## [Data below]
────────
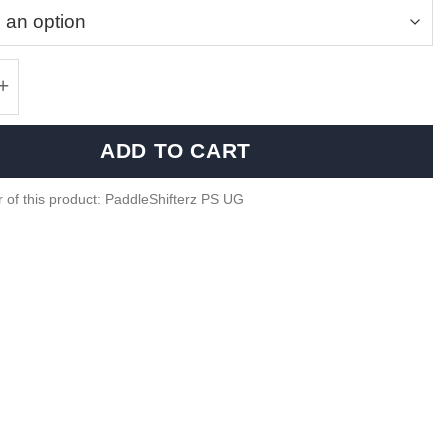
iber shifter plates BMW F Series - Motorsport S
ADD TO CART
 of this product: PaddleShifterz PS UG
────────
## [What the task requires]
In the copy you write, the data above must appear exactly, with no pictures.

## [Your response]
iber shifter plates BMW F Series - Motorsport S
ADD TO CART
 of this product: PaddleShifterz PS UG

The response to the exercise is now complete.